I've tried everything I can think of and nothing I do gains any real speed +/- a couple of FPS.

So far using three spinning cubes based on my example in this thread and with x_print for the FPS instead I've switched around portrait, landscape, no x_print, cull modes, smoothing, normals, no lights or ambient lights, shorter / longer camera and 3D ranges.

It's so frustrating that the iPhone side is flying along, yet the iPad side is really dragging it's heals :S - The 2D side zooms along happily so it's confusing as to why the 3D doesn't.  I understand that you say it's the exact same code as the iPhone and that you don't have the time at the moment to look properly at it, we're all busy busy :)

Never mind, twas real good fun using GLB up to this point but I guess I'll have to find something else for 3D projects  :'(

Slydog

I wonder if using the iXors3D wrapper would speed things up any?
I assume it handles the OpenGL ES code, so it should be well polished.
Although iXors3D isn't free I don't think.

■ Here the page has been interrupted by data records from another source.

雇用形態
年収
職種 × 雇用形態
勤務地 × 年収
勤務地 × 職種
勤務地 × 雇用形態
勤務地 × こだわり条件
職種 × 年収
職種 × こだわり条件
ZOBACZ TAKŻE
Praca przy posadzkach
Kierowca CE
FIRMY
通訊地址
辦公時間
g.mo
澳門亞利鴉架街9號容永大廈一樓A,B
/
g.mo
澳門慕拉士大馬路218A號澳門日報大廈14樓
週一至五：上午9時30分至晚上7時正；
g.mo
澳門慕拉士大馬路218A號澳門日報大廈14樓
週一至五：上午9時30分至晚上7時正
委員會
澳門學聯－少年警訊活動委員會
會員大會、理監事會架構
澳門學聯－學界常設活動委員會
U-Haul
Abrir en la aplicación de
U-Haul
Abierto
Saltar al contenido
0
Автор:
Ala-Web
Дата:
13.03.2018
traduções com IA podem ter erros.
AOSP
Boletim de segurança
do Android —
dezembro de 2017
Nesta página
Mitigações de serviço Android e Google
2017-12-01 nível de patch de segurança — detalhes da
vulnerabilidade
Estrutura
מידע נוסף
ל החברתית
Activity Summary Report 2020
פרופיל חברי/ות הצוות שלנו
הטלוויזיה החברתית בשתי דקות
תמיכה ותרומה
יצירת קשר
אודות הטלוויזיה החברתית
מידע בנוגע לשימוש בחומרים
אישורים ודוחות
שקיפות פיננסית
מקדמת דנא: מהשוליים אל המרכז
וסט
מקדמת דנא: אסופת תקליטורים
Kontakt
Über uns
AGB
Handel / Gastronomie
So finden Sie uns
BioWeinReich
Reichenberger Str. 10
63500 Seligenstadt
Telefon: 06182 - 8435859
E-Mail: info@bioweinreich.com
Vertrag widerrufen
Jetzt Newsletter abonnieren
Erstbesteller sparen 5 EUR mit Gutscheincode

Or, if somebody has the skills, they could create a GLBasic project that calls OpenGL directly, bypassing GLBasic's commands.
Try spinning 70 cubes that way on the iPad.
My current project (WIP) :: TwistedMaze <<  [Updated: 2015-11-25]

bigsofty

Maybe some OpenGLEs 2.0 could be added to the iPad 3D engine to give it a boost?

IXors is very fast but I have yet to try it on the iPad only the iPod so far.

Cheers,


Ian
Cheers,

Ian.

"It is practically impossible to teach good programming style to students that have had prior exposure to BASIC.  As potential programmers, they are mentally mutilated beyond hope of regeneration."
(E. W. Dijkstra)

Qube

Can you use iXors3D via GLB while developing in Windows? or do you have to keep transferring compiles to OSX for compiling and testing on the iPad as that would be one hell of a long process all the time, lol.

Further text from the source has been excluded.